* _What this task involves_
Copy out all the records exactly.

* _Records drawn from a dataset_
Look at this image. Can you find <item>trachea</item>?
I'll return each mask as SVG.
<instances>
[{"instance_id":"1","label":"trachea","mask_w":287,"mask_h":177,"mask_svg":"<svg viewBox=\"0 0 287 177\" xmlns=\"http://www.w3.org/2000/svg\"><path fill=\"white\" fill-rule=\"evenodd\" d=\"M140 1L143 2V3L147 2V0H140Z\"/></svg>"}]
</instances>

* _Answer below_
Look at this image. Can you find <item>trachea</item>?
I'll return each mask as SVG.
<instances>
[{"instance_id":"1","label":"trachea","mask_w":287,"mask_h":177,"mask_svg":"<svg viewBox=\"0 0 287 177\" xmlns=\"http://www.w3.org/2000/svg\"><path fill=\"white\" fill-rule=\"evenodd\" d=\"M140 1L143 2V3L147 2V0H140Z\"/></svg>"}]
</instances>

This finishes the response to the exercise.